She concludes by applying all she has said of the souls in Purgatory to what she feels, and has proved in her own soul.
This form of purgation, which I see in the souls in Purgatory, I feel in my own mind. In the last two years I have felt it most; every day I feel and see it more clearly. I see my soul within this body as in a purgatory, formed as is the true Purgatory and like it, but so measured that the body can bear with it and not die little by little it grows until the body die.
I see my spirit estranged from all things, even things spiritual, which can feed it, such as gaiety, delight and consolation, and without the power so to enjoy anything, spiritual or temporal, by will or mind or memory, as to let me say one thing contents me more than another.
Inwardly I find myself as it were besieged. All things by which spiritual or bodily life is refreshed have, little by little, been taken from my inner self, which knows, now they are gone, that they fed and comforted. But so hateful and abhorrent are these things, as they are known to the spirit, that they all go never to return. This is because of the spirit's instinct to rid itself of whatever hinders its perfection; so ruthless is it that to fulfill its purpose it would all but cast itself into Hell. Therefore it ever deprives the inner man of all on which it can feed, besieging it so cunningly that it lets not the least atom of imperfection pass unseen and unabhorred.

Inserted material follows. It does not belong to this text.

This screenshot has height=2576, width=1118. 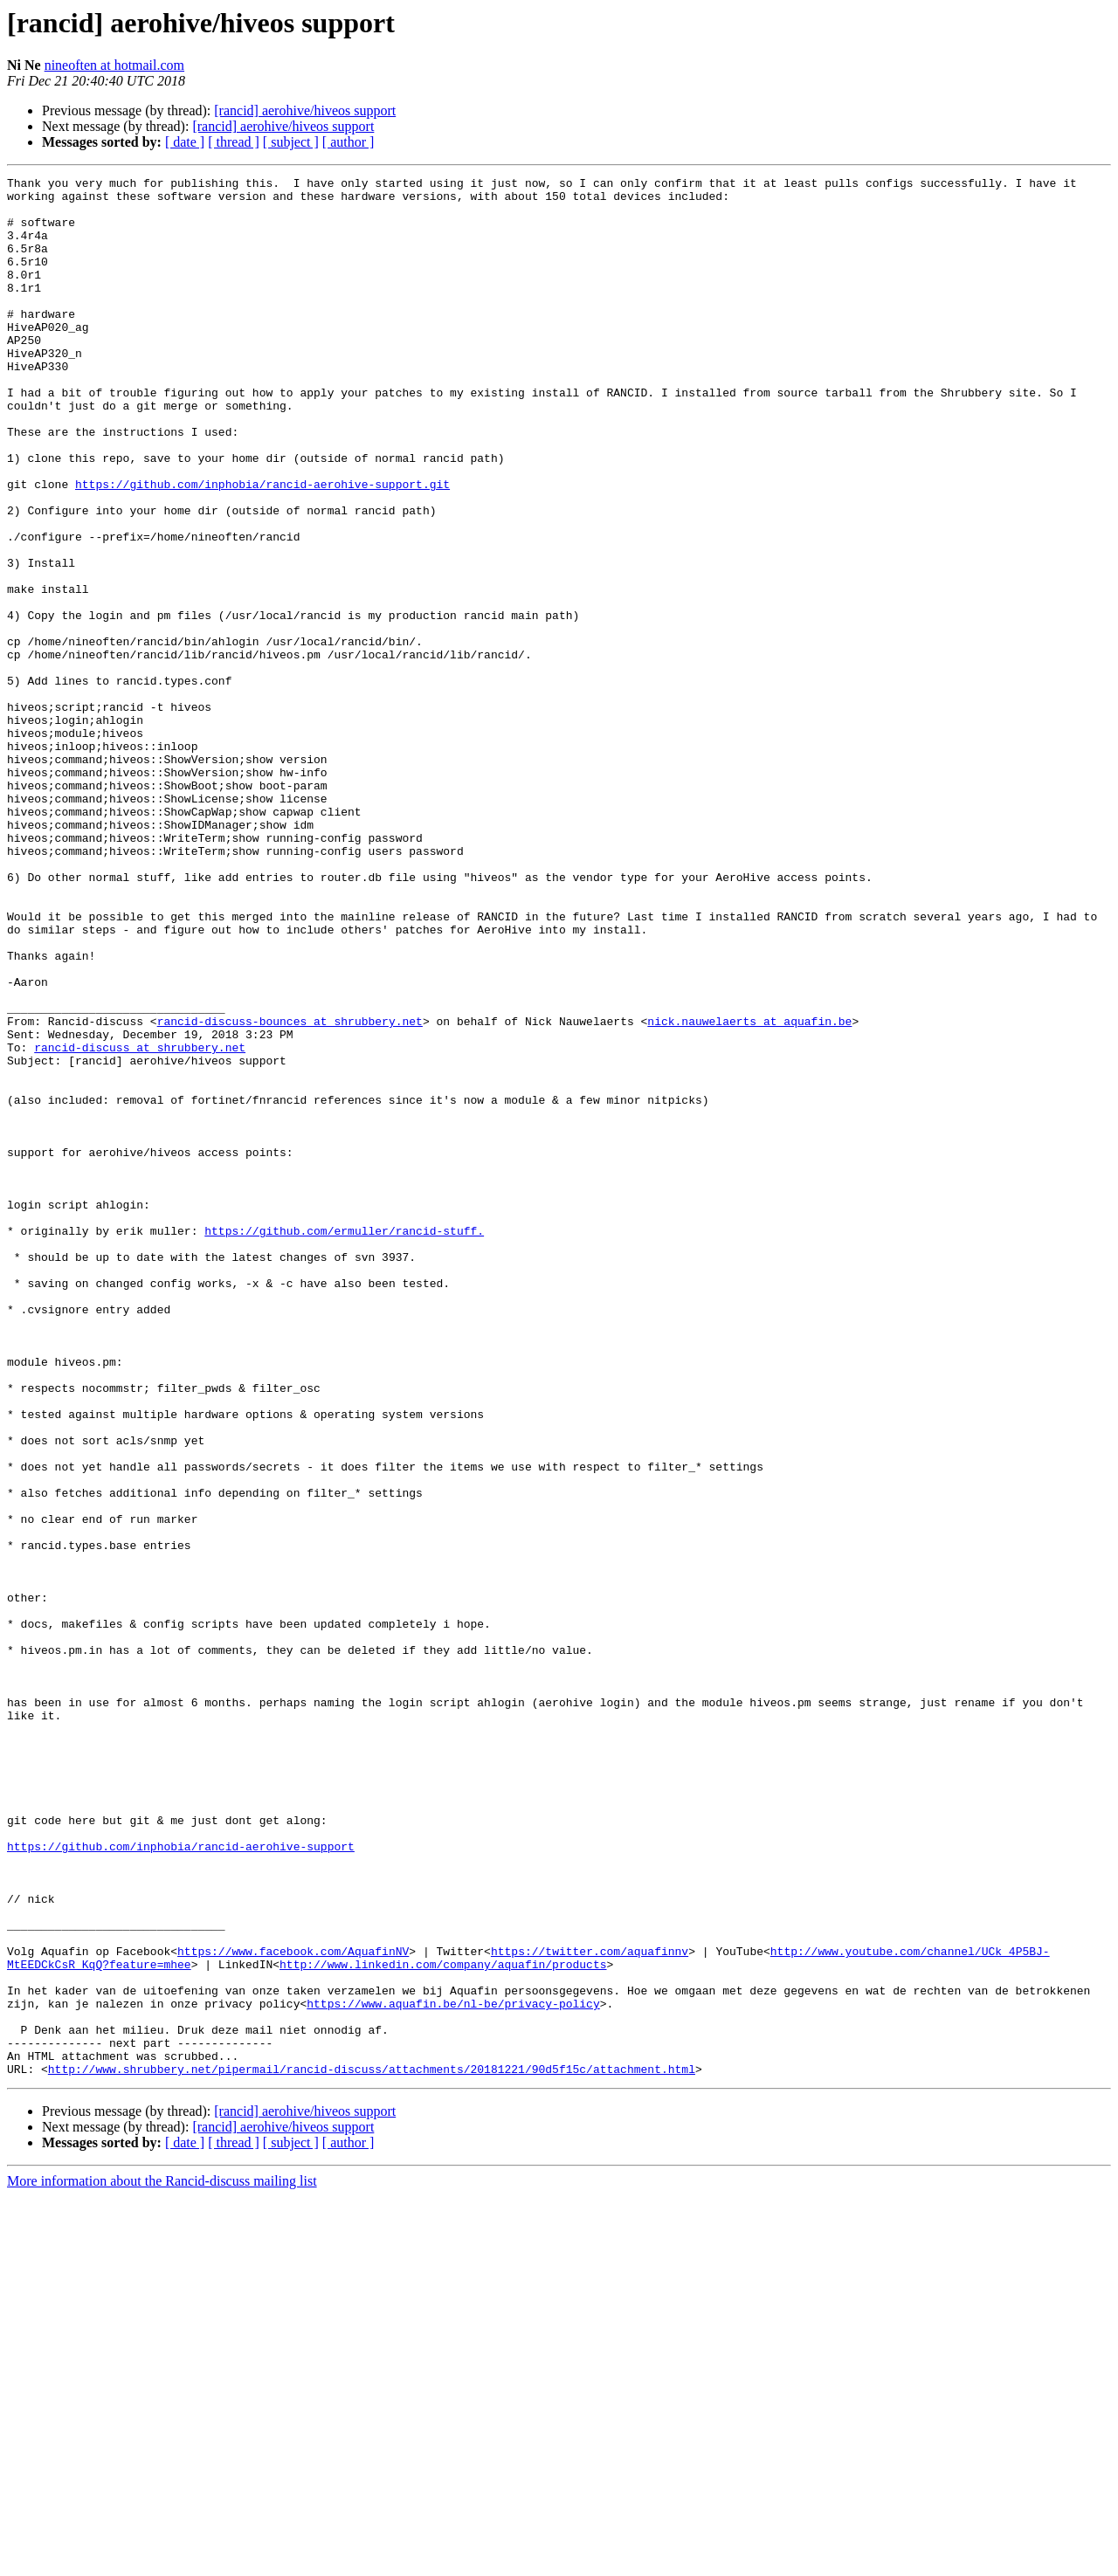 I want to click on nineoften at hotmail.com, so click(x=114, y=65).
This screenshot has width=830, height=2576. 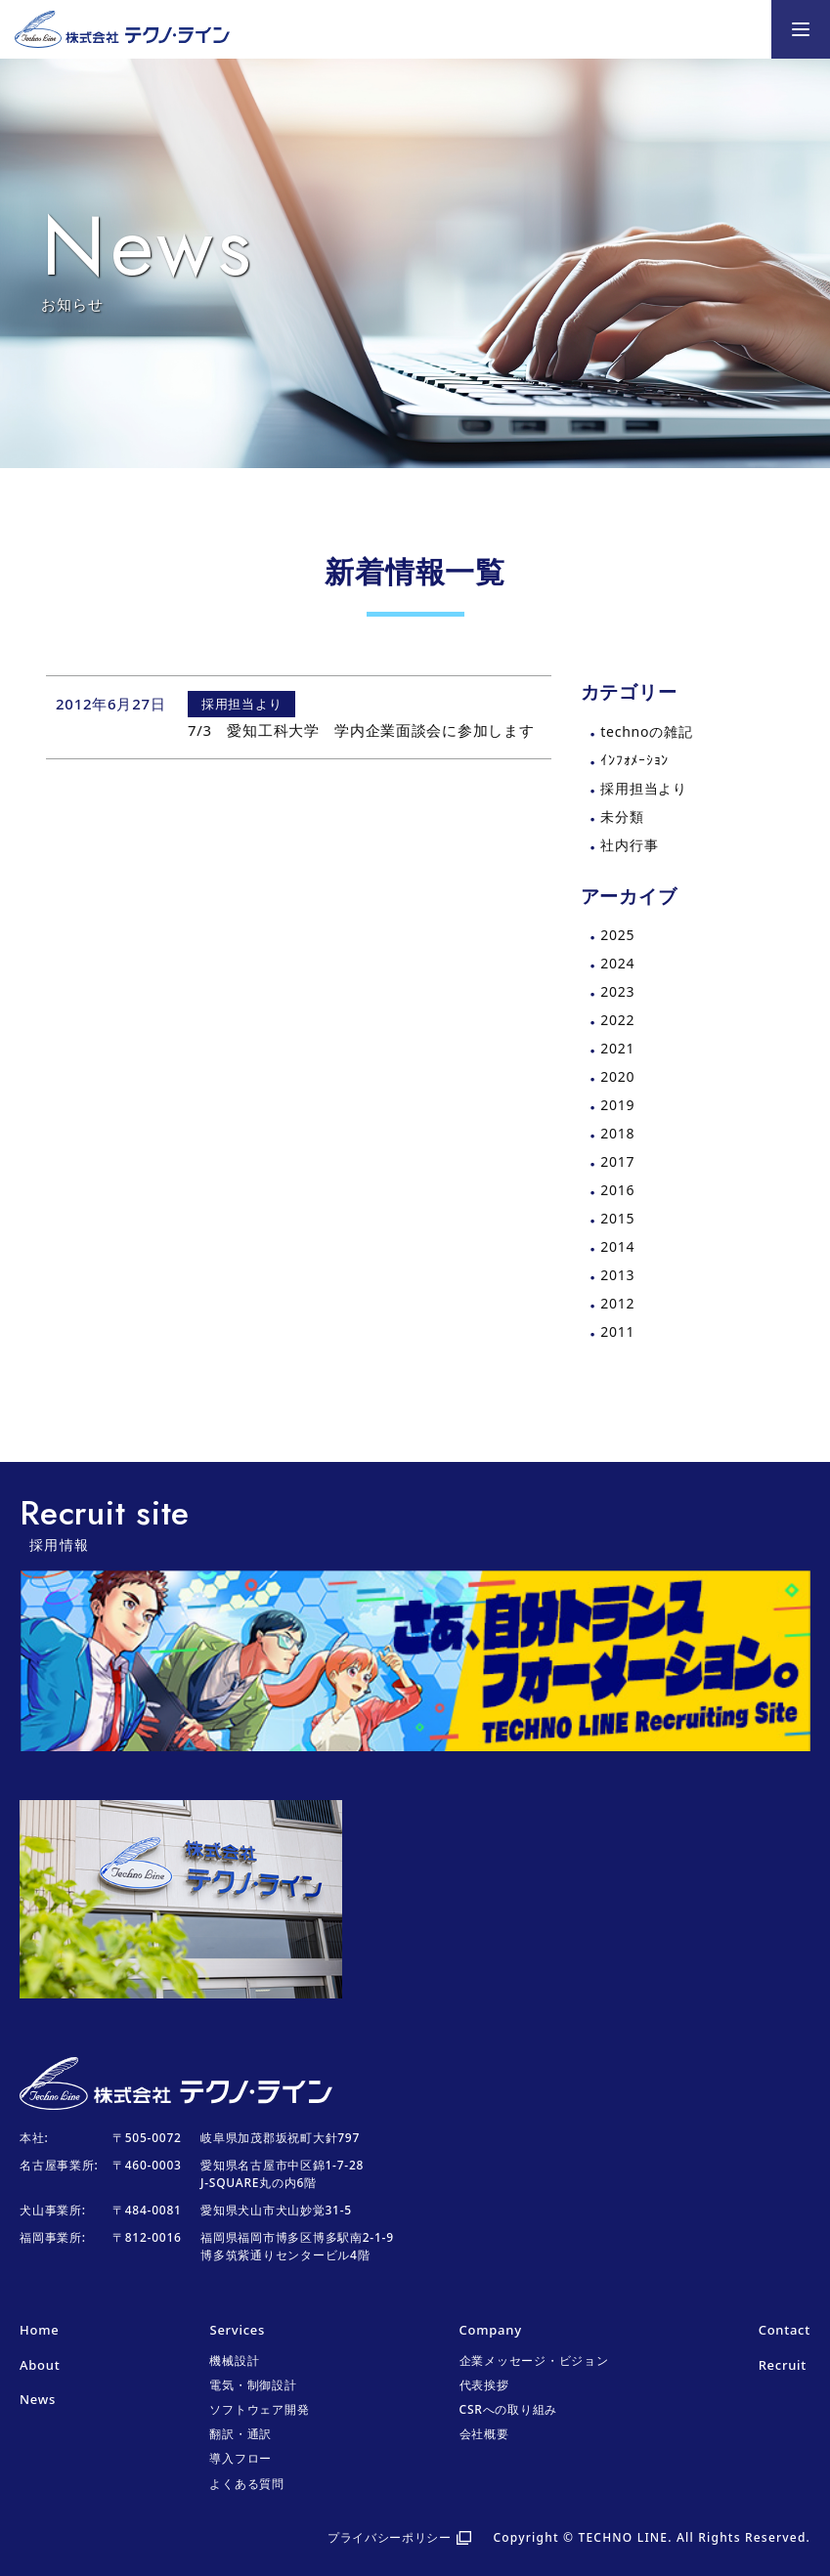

As for my outer man, it too, since the spirit does not respond to it, is so besieged that it finds nothing to refresh it on the earth if it follow its human instinct. No comfort is left it save God, who works all this by love and very mercifully in satisfaction of His justice. To perceive this gives my outer man great peace and happiness, but happiness which neither lessens my pain nor weakens the siege. Yet no pain could ever be inflicted on me so great that I would wish to depart from the divine ordinance. I neither leave my prison nor seek to go forth from it: let God do what is needed! My happiness is that God be satisfied, nor could I suffer a worse pain than that of going outside God's ordinance, so just I see Him to be and so very merciful.
All these things of which I have spoken are what I see and, as it were, touch, but I cannot find fit words to say as much as I would of them. Nor can I say rightly what I have told of the work done in me, which I have felt spiritually. I have told it however.
The prison in which I seem to myself to be is the world, my chains the body, and it is my soul enlightened by grace which knows the grievousness of being held down or kept back and thus hindered from pursuing its end. This gives my soul great pain for it is very tender. By God's grace it receives a certain dignity which makes it like unto God; nay, rather He lets it share His goodness so that it becomes one with Him. And since it is impossible that God suffer pain, this immunity too befalls the souls who draw near Him; the nearer they come to Him, the more they partake of what is His.
Therefore to be hindered on its way, as it is, causes the soul unbearable pain. The pain and the hindrance wrest it from its first natural state, which by grace is revealed to it, and finding itself deprived of what it is able to receive, it suffers a pain more or less great according to the measure of its esteem for God. The more the soul knows God, the more it esteems Him and the more sinless it becomes, so that the hindrance in its way grows yet more terrible to it, above all because the soul which is unhindered and wholly recollected in God knows Him as He truly is.
As the man who would let himself be killed rather than offend God feels death and its pain, but is given by the light of God a zeal which causes him to rate divine honor above bodily death, so the soul who knows God's ordinance rates it above all possible inner and outer torments, terrible though they may be, for this is a work of God who surpasses all that can be felt or imagined. Moreover God when He occupies a soul, in however small a degree, keeps it wholly busied over His Majesty so that nothing else counts for it. Thus it loses all which is its own, and can of itself neither see nor speak nor know loss or pain. But, as I have already said clearly, it knows all in one instant when it leaves this life.
Finally and in conclusion, let us understand that God who is best and greatest causes all that is of man to be lost, and that Purgatory cleanses it away.